La structure même du roman est différente du reste de la série puisque la narration alterne entre passé et présent, entre une « rediffusion » de Retreat from the Boedecken, l'aventure qui a rendu Caine célèbre dans sa jeunesse, et un Caine plus âgé qui revient sur les lieux de son premier succès. Naturellement, les deux époques se répondent et le passé éclaire petit à petite les événements du présent. Caine Black Knife prend pour l'occasion les allures d'un roman noir hardboiled dans lequel le héros mène une courte enquête pour retrouver son « frère » ogrillo, se promenant dans une ville au bord de la révolte et rencontrant des personnages dont le destin a été brisé par Caine de nombreuses années auparavant.

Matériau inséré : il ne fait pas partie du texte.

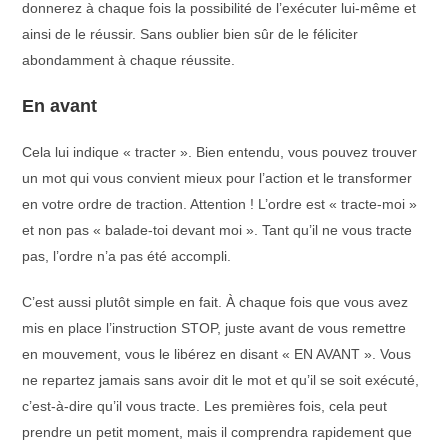
donnerez à chaque fois la possibilité de l’exécuter lui-même et
ainsi de le réussir. Sans oublier bien sûr de le féliciter
abondamment à chaque réussite.
En avant
Cela lui indique « tracter ». Bien entendu, vous pouvez trouver
un mot qui vous convient mieux pour l’action et le transformer
en votre ordre de traction. Attention ! L’ordre est « tracte-moi »
et non pas « balade-toi devant moi ». Tant qu’il ne vous tracte
pas, l’ordre n’a pas été accompli.
C’est aussi plutôt simple en fait. À chaque fois que vous avez
mis en place l’instruction STOP, juste avant de vous remettre
en mouvement, vous le libérez en disant « EN AVANT ». Vous
ne repartez jamais sans avoir dit le mot et qu’il se soit exécuté,
c’est-à-dire qu’il vous tracte. Les premières fois, cela peut
prendre un petit moment, mais il comprendra rapidement que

Grâce à cette structure en miroir et à son faible nombre de pages, et bien sûr grâce à la plume toujours aussi bien aiguisée de Matthew Stover, Caine Black Knife apparaît comme un roman très rythmé, tendu et sans temps mort. Le tout est servi avec une narration intégrale de Caine à la première personne et, comme il s'agit d'un des personnages les plus charismatiques de la fantasy (oui, oui), le récit est ultra fun et jouissif. Le ton très mordant, bien présent dans Les Héros meurent aussi et plus effacé dans Blade of Tyshalle, fait donc son grand retour et l'aspect très resserré du roman n'en est que plus efficace.
L'intérêt de Caine Black Knife est aussi de quitter l'empire d'Ankhana pour découvrir une nouvelle région d'Overworld. Outre le fait que cela permet d'agrandir l'univers fantasy de Stover, ce décor inédit relance aussi tout un jeu d'intrigues, appuyé par une galerie de nouveaux personnages, là où Blade of Tyshalle se rattachait beaucoup aux événements et aux dynamiques des Héroes meurent aussi. Bien entendu, quelques têtes connues font leur apparition mais le tout reste néanmoins assez peu lié aux deux premiers tomes.
On regrettera cependant une fin un peu abrupte, même si elle a l'excuse de ne pas réellement en être une. En effet, une fois la dernière page de Caine Black Knife tournée, il faudra rapidement enchaîner avec Caine's Law qui est sa suite directe... ou presque.